"Chameleon" is written by the author of "Sharky's Machine," now playing at neighborhood theaters. In three or four years "Chameleon" probably will be playing at neighborhood theaters.

It's a formula novel, another entry in the overcrowded espionage sweepstakes. You've read it all before: The prose is competent at best and cliche'd at worst; the characters are, if not wooden, plastic; the ingredients include globe-trotting and big bucks and a tough, sensuous woman (this one's a TV reporter); its plot ultimately becomes so byzantine that you find yourself checking back two or three pages to figure out where the hell you are.

Which is why the movie, if there is to be one, should be better; it will have to eliminate some of the subplots if it's to come in under two hours, with the result that the main plot may become more sharply focused. If that happens, "Chameleon" will be okay.

William Diehl obviously has the movies in mind, because at his best he has a nice cinematic touch. The first 50 pages could, in the hands of a deft director, produce a swift opening sequence. In quick succession, four violent incidents take place. A professional killer is himself murdered, by a woman he has picked up. A famous Italian race driver dies as his new car is blown to bits. An impregnable oil rig is sabotaged during a ferocious storm, killing a couple of hundred people. And a hustling young crook is murdered after making a drop in Hawaii.

They are discrete events, yet they all point to the work of a mysterious organization called Chameleon. Then a Boston newspaper publisher named Charles Gordon Howe receives a letter from Anthony Falmouth, "according to legend the most skilled assassin in the business and a man who could kill you with a dirty look." The letter announces:

"Because of my position, I have become privy during the past few years, but most particularly in the past few months, to the details of a story that is monstrous in concept and terrifying in potential. Its implications reach into the highest political offices of the world. Properly documented, this information would make the Watergate conspiracy seem like mere schoolboy pranks and, in comparison, even the assassination of President Kennedy will pale."

For his information, Falmouth asks $250,000. He also insists that the stories be written by Frank O'Hara, a former CIA agent who wrote a series of articles embarrassing to the agency, with the result that his former section chief put out a contract on him. O'Hara went "on the dodge"; if Howe can find him and persuade him to work on the story, a monster news break could be in the making.

So Howe commissions Eliza Gunn, a whiz-bang reporter for a television station he owns, to track down O'Hara. She finds him at last in Japan, where he was raised and where he trained in "kendo, tai chi, karate and Shinto discipline." He doesn't want to do it, but the old urge is still there. A passage that has appeared in 9 million spy novels:

"They're gonna get me into this, he thought, and the very idea made him angry and it was difficult to explain his feeling to Howe, this overwhelming sense of anger that was growing inside him. He knew the scenario before it was recited, knew the characters, the locations, could even recite a lot of the dialogue. It was not just the pervading sense of dishonor; not the excesses of a Game in which people kill, maim and steal with impunity, a blood sport in which the score was kept in head counts, not numbers. No, O'Hara's anger sprang from acceptance. He was angry because he was accepted by the Players in this community of hyenas. He was part of it, like it or not."

So off he goes to save the world and to take us on a 200-page Grand Tour of the espionage novel.

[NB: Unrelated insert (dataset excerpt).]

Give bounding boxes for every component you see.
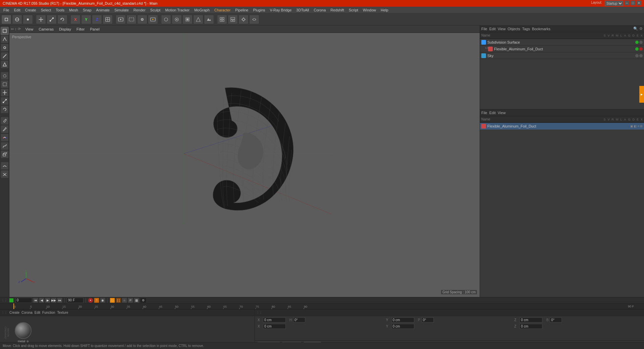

Diehl gives us the Caribbean (James Bond!) and Japan (James Clavell!) and the Continent (Frederick Forsyth!) and Latin America (Graham Greene!) and the United States (Thomas Harris!); for some reason he does not give us London, East Berlin or Moscow, which doubtless will greatly disappoint John le Carr'e.

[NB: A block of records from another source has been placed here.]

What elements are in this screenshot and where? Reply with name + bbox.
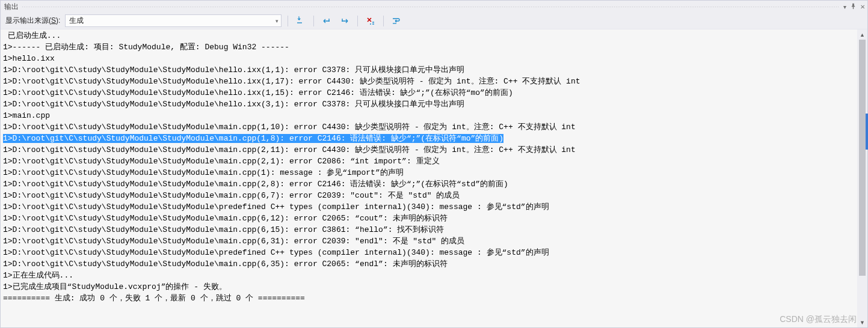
output-text-area[interactable]: 已启动生成...1>------ 已启动生成: 项目: StudyModule,… (1, 29, 857, 327)
output-line[interactable]: 1>D:\root\git\C\study\StudyModule\StudyM… (2, 213, 857, 224)
output-line[interactable]: 1>hello.ixx (2, 53, 857, 64)
toolbar-divider (288, 16, 288, 26)
output-line[interactable]: 1>D:\root\git\C\study\StudyModule\StudyM… (2, 99, 857, 110)
output-line[interactable]: 1>已完成生成项目“StudyModule.vcxproj”的操作 - 失败。 (2, 281, 857, 293)
toggle-word-wrap-button[interactable] (390, 14, 403, 28)
scroll-down-icon[interactable]: ▼ (857, 317, 867, 327)
output-line[interactable]: 1>D:\root\git\C\study\StudyModule\StudyM… (2, 133, 857, 144)
output-line[interactable]: 1>D:\root\git\C\study\StudyModule\StudyM… (2, 76, 857, 87)
output-panel: 输出 ▾ ✕ 显示输出来源(S): 生成 ▾ (0, 0, 868, 328)
toolbar-divider (383, 16, 384, 26)
pin-icon[interactable] (850, 3, 857, 11)
output-line[interactable]: 1>D:\root\git\C\study\StudyModule\StudyM… (2, 167, 857, 178)
chevron-down-icon: ▾ (275, 18, 279, 24)
output-line[interactable]: 1>D:\root\git\C\study\StudyModule\StudyM… (2, 87, 857, 99)
edge-selection-marker (866, 114, 868, 150)
window-position-icon[interactable]: ▾ (843, 4, 846, 10)
output-content-wrap: 已启动生成...1>------ 已启动生成: 项目: StudyModule,… (1, 29, 867, 327)
show-output-from-label: 显示输出来源(S): (5, 16, 60, 26)
output-line[interactable]: 1>D:\root\git\C\study\StudyModule\StudyM… (2, 258, 857, 270)
output-line[interactable]: 1>正在生成代码... (2, 270, 857, 281)
output-line[interactable]: 1>main.cpp (2, 110, 857, 121)
vertical-scrollbar[interactable]: ▲ ▼ (857, 29, 867, 327)
panel-title-bar: 输出 ▾ ✕ (1, 1, 867, 13)
panel-title: 输出 (4, 2, 19, 12)
output-line[interactable]: 1>D:\root\git\C\study\StudyModule\StudyM… (2, 201, 857, 213)
scroll-track[interactable] (857, 40, 867, 317)
output-line[interactable]: 1>D:\root\git\C\study\StudyModule\StudyM… (2, 144, 857, 156)
close-icon[interactable]: ✕ (860, 4, 865, 10)
clear-all-button[interactable] (364, 14, 377, 28)
output-line[interactable]: 1>D:\root\git\C\study\StudyModule\StudyM… (2, 121, 857, 133)
output-line[interactable]: 1>D:\root\git\C\study\StudyModule\StudyM… (2, 247, 857, 258)
scroll-up-icon[interactable]: ▲ (857, 29, 867, 40)
title-grip (22, 7, 840, 7)
output-line[interactable]: 已启动生成... (2, 30, 857, 41)
goto-previous-button[interactable] (320, 14, 333, 28)
output-line[interactable]: 1>------ 已启动生成: 项目: StudyModule, 配置: Deb… (2, 41, 857, 53)
output-line[interactable]: 1>D:\root\git\C\study\StudyModule\StudyM… (2, 178, 857, 190)
output-line[interactable]: ========== 生成: 成功 0 个，失败 1 个，最新 0 个，跳过 0… (2, 293, 857, 304)
dropdown-value: 生成 (69, 16, 84, 26)
output-line[interactable]: 1>D:\root\git\C\study\StudyModule\StudyM… (2, 224, 857, 235)
output-source-dropdown[interactable]: 生成 ▾ (65, 14, 282, 27)
scroll-thumb[interactable] (859, 40, 866, 276)
output-line[interactable]: 1>D:\root\git\C\study\StudyModule\StudyM… (2, 235, 857, 247)
find-message-button[interactable] (294, 14, 307, 28)
output-line[interactable]: 1>D:\root\git\C\study\StudyModule\StudyM… (2, 156, 857, 167)
output-line[interactable]: 1>D:\root\git\C\study\StudyModule\StudyM… (2, 64, 857, 76)
panel-window-controls: ▾ ✕ (843, 3, 865, 11)
toolbar-divider (357, 16, 358, 26)
selected-output-line[interactable]: 1>D:\root\git\C\study\StudyModule\StudyM… (3, 134, 503, 143)
output-line[interactable]: 1>D:\root\git\C\study\StudyModule\StudyM… (2, 190, 857, 201)
goto-next-button[interactable] (338, 14, 351, 28)
toolbar-divider (313, 16, 314, 26)
output-toolbar: 显示输出来源(S): 生成 ▾ (1, 13, 867, 29)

This is mildly entertaining, in the way that "Hawaii Five-O" is mildly entertaining: Turn off your brain and float. People who believe that the oil industry is systematically robbing an oil-thirsty world will be greatly satisfied with the novel's political messages, and people who like recycled prose will be in seventh heaven: "There was a small fear in her stomach, a gnawing anxiety. Something was going to take him back to the ways of the West. She sensed the danger." Or: "And O'Hara thought, She's going to get us in trouble. She's big trouble, I can tell by that look in those eyes and the set in her jaw."

"Chameleon" was written on automatic pilot, but it doesn't fly.